(Items from a data source)
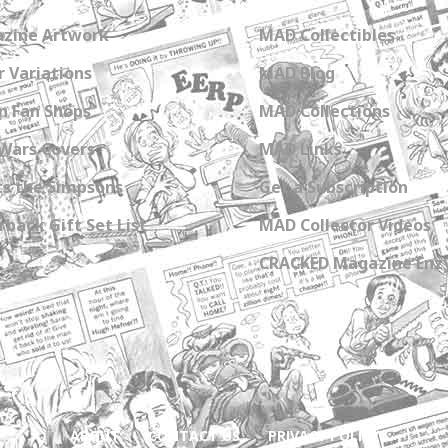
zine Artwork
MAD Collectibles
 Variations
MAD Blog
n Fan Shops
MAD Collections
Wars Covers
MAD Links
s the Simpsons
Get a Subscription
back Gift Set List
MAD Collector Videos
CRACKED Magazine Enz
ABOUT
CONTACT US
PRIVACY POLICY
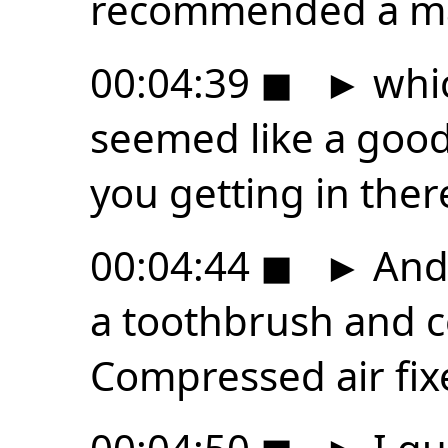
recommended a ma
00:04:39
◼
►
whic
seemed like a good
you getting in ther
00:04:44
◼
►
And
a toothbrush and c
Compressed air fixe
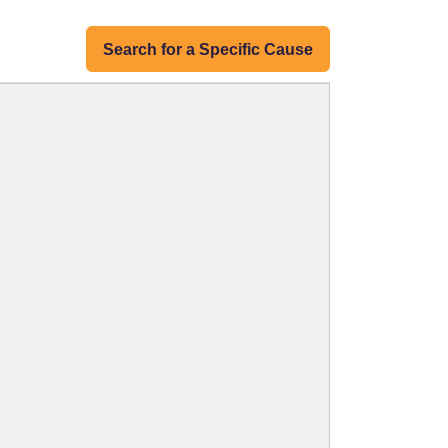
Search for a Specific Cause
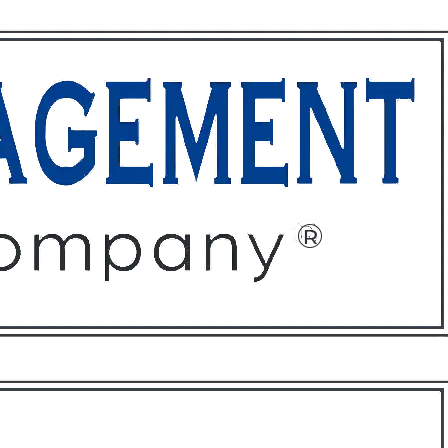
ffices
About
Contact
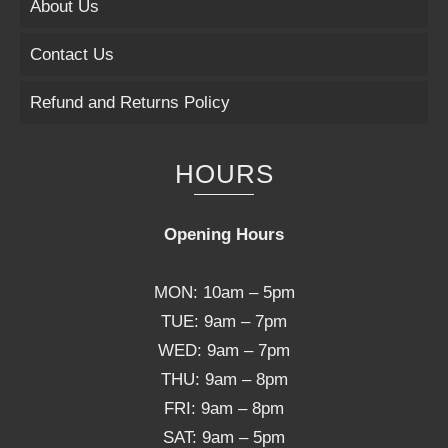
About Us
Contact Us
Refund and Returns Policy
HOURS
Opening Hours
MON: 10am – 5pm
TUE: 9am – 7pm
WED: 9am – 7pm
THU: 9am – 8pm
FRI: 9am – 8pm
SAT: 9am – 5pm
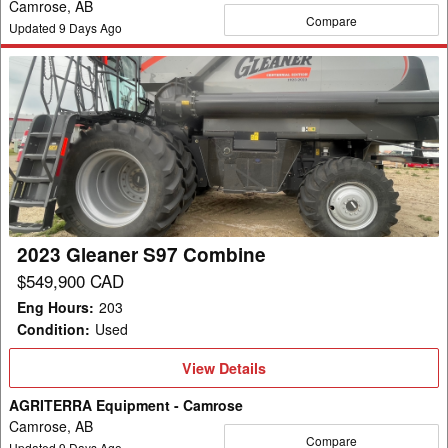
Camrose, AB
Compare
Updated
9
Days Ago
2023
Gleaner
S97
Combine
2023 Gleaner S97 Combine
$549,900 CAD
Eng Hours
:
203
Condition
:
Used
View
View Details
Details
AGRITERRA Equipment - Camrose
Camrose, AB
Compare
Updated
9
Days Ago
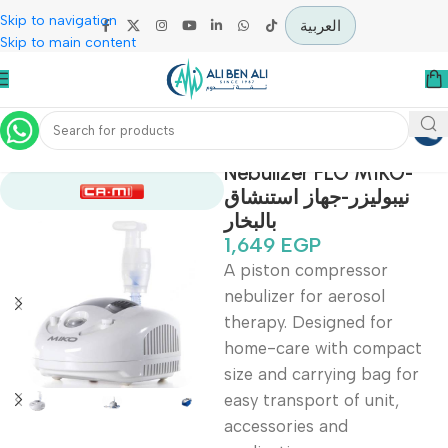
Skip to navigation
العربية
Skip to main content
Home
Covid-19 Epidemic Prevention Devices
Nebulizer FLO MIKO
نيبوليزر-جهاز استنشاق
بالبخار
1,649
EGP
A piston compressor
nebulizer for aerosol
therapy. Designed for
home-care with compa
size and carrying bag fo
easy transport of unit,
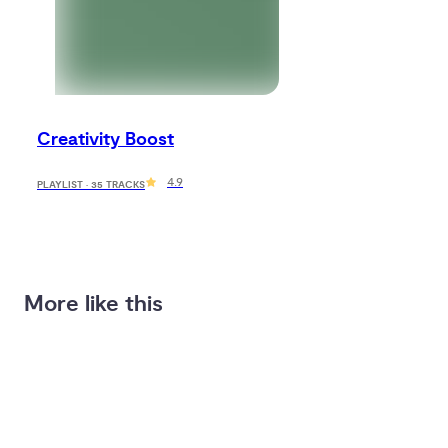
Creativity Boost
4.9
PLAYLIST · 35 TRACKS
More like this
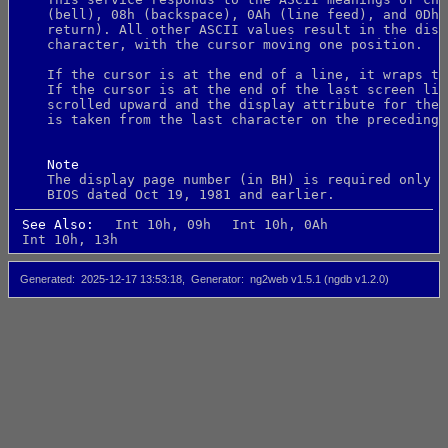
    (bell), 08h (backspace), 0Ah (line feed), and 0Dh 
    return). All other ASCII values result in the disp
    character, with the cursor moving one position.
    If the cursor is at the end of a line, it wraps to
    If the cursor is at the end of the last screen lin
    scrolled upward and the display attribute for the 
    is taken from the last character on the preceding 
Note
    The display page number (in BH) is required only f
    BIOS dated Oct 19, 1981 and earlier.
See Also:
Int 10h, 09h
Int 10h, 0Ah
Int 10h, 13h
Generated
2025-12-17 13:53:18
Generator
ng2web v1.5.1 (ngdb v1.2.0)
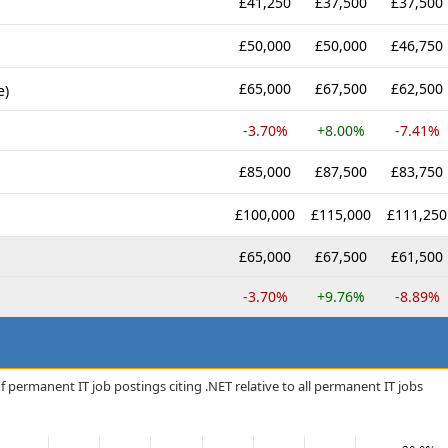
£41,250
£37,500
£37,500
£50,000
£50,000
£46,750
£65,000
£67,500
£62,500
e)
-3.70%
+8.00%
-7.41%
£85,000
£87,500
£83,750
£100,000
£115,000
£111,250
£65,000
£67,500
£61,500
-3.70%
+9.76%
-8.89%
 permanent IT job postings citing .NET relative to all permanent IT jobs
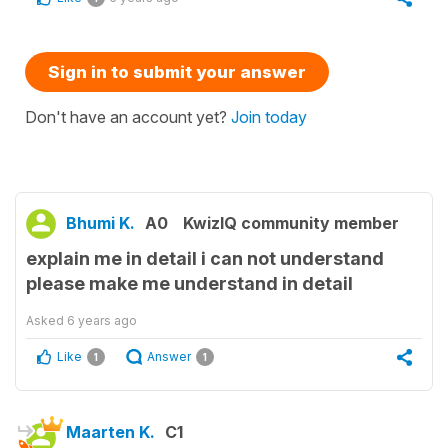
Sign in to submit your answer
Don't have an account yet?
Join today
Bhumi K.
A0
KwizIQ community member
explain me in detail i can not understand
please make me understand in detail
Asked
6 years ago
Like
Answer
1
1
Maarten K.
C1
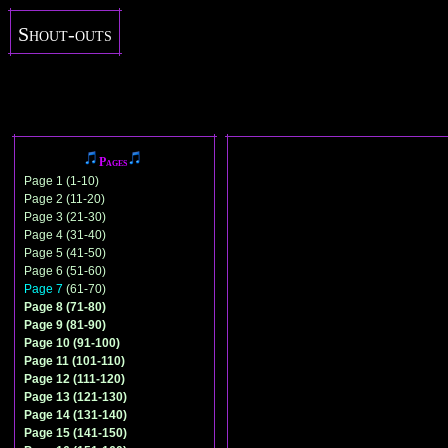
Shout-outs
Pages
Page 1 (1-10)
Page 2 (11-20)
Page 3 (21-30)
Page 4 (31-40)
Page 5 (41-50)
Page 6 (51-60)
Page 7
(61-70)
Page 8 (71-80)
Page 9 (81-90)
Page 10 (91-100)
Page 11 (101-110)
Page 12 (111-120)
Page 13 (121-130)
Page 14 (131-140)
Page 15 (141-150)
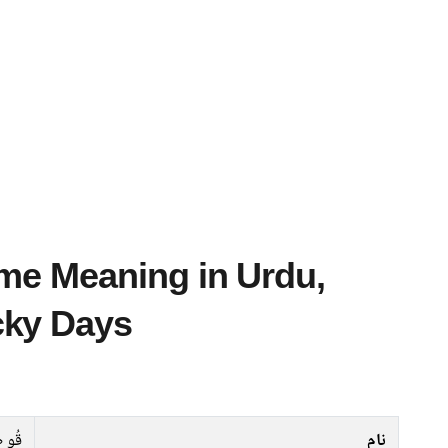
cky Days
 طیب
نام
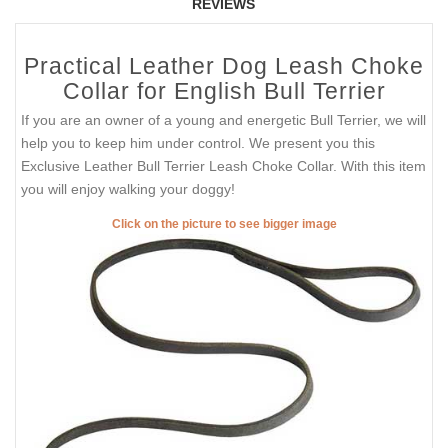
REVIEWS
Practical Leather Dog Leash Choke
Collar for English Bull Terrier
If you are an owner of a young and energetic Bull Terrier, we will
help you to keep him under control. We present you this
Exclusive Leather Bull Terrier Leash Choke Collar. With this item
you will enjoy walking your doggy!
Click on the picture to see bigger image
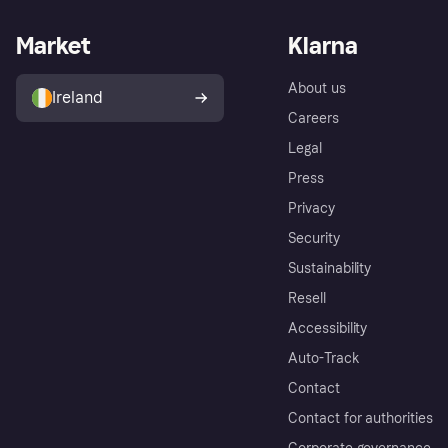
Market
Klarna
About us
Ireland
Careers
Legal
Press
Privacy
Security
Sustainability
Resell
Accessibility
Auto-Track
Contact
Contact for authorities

→ **What you are asked to do**:
The output is the data above, repeated exactly, with pictures omitted.

→ **Expected answer**:
zine Artwork
MAD Collectibles
 Variations
MAD Blog
n Fan Shops
MAD Collections
Wars Covers
MAD Links
s the Simpsons
Get a Subscription
back Gift Set List
MAD Collector Videos
CRACKED Magazine Enz
ABOUT
CONTACT US
PRIVACY POLICY
recommended a ma
00:04:39
◼
►
whic
seemed like a good
you getting in ther
00:04:44
◼
►
And
a toothbrush and c
Compressed air fixe
Search for a Specific Cause
ffices
About
Contact
About Us
Contact Us
Refund and Returns Policy
HOURS
Opening Hours
MON: 10am – 5pm
TUE: 9am – 7pm
WED: 9am – 7pm
THU: 9am – 8pm
FRI: 9am – 8pm
SAT: 9am – 5pm
Camrose, AB
Compare
Updated
9
Days Ago
2023
Gleaner
S97
Combine
2023 Gleaner S97 Combine
$549,900 CAD
Eng Hours
:
203
Condition
:
Used
View
View Details
Details
AGRITERRA Equipment - Camrose
Camrose, AB
Compare
Updated
9
Days Ago
Skip to navigation
العربية
Skip to main content
Home
Covid-19 Epidemic Prevention Devices
Nebulizer FLO MIKO
نيبوليزر-جهاز استنشاق
بالبخار
1,649
EGP
A piston compressor
nebulizer for aerosol
therapy. Designed for
home-care with compa
size and carrying bag fo
easy transport of unit,
Creativity Boost
4.9
PLAYLIST · 35 TRACKS
More like this
    (bell), 08h (backspace), 0Ah (line feed), and 0Dh 
    return). All other ASCII values result in the disp
    character, with the cursor moving one position.
    If the cursor is at the end of a line, it wraps to
    If the cursor is at the end of the last screen lin
    scrolled upward and the display attribute for the 
    is taken from the last character on the preceding 
Note
    The display page number (in BH) is required only f
    BIOS dated Oct 19, 1981 and earlier.
See Also:
Int 10h, 09h
Int 10h, 0Ah
Int 10h, 13h
Generated
2025-12-17 13:53:18
Generator
ng2web v1.5.1 (ngdb v1.2.0)
£41,250
£37,500
£37,500
£50,000
£50,000
£46,750
£65,000
£67,500
£62,500
e)
-3.70%
+8.00%
-7.41%
£85,000
£87,500
£83,750
£100,000
£115,000
£111,250
£65,000
£67,500
£61,500
-3.70%
+9.76%
-8.89%
 permanent IT job postings citing .NET relative to all permanent IT jobs
Sign in to submit your answer
Don't have an account yet?
Join today
Bhumi K.
A0
KwizIQ community member
explain me in detail i can not understand
please make me understand in detail
Asked
6 years ago
Like
Answer
1
1
Maarten K.
C1
Shout-outs
Pages
Page 1 (1-10)
Page 2 (11-20)
Page 3 (21-30)
Page 4 (31-40)
Page 5 (41-50)
Page 6 (51-60)
Page 7
(61-70)
Page 8 (71-80)
Page 9 (81-90)
Page 10 (91-100)
Page 11 (101-110)
Page 12 (111-120)
Page 13 (121-130)
Page 14 (131-140)
Page 15 (141-150)
cky Days
 طیب
نام
REVIEWS
Practical Leather Dog Leash Choke
Collar for English Bull Terrier
If you are an owner of a young and energetic Bull Terrier, we will
help you to keep him under control. We present you this
Exclusive Leather Bull Terrier Leash Choke Collar. With this item
you will enjoy walking your doggy!
Click on the picture to see bigger image
Market
Klarna
About us
Ireland
Careers
Legal
Press
Privacy
Security
Sustainability
Resell
Accessibility
Auto-Track
Contact
Contact for authorities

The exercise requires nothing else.